-- Activity --
The expected output is each line below containing "obrade", copied in full.

-- Extracted page text data --
_ _ _
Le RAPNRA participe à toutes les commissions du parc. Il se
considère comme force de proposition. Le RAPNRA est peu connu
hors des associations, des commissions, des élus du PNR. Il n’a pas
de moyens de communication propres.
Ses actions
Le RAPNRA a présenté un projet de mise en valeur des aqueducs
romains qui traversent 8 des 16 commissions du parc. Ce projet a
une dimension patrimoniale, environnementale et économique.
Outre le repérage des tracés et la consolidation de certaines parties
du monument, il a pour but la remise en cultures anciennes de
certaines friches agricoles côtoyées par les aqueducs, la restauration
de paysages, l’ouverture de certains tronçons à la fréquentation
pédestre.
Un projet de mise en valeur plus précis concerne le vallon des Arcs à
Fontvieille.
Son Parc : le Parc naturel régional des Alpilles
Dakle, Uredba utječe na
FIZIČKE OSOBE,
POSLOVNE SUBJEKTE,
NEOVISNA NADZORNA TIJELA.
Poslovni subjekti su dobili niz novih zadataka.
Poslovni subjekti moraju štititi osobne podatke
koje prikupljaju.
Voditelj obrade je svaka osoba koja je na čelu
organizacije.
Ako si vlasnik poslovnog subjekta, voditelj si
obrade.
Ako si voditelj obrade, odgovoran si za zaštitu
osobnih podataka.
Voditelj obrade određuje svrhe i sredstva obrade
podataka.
_ _ _
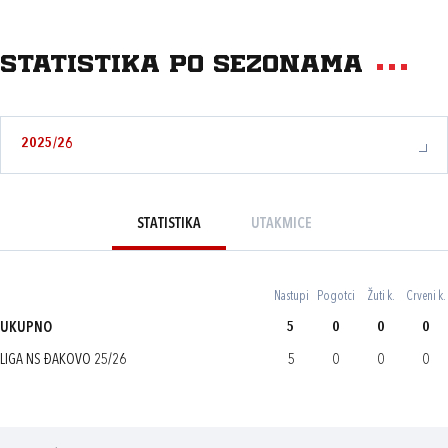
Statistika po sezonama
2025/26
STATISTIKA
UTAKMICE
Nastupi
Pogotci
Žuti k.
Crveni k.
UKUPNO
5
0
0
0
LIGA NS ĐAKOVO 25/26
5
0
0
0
_ _ _
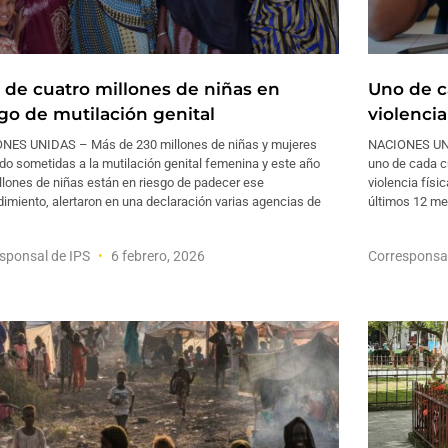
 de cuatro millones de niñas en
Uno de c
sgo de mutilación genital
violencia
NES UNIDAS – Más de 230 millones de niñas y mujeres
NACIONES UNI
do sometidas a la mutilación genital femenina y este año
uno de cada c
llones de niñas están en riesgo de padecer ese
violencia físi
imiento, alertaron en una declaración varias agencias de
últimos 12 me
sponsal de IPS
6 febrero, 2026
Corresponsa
_ _ _
-- Answer to this exercise --
Voditelj obrade je svaka osoba koja je na čelu
obrade.
Ako si voditelj obrade, odgovoran si za zaštitu
Voditelj obrade određuje svrhe i sredstva obrade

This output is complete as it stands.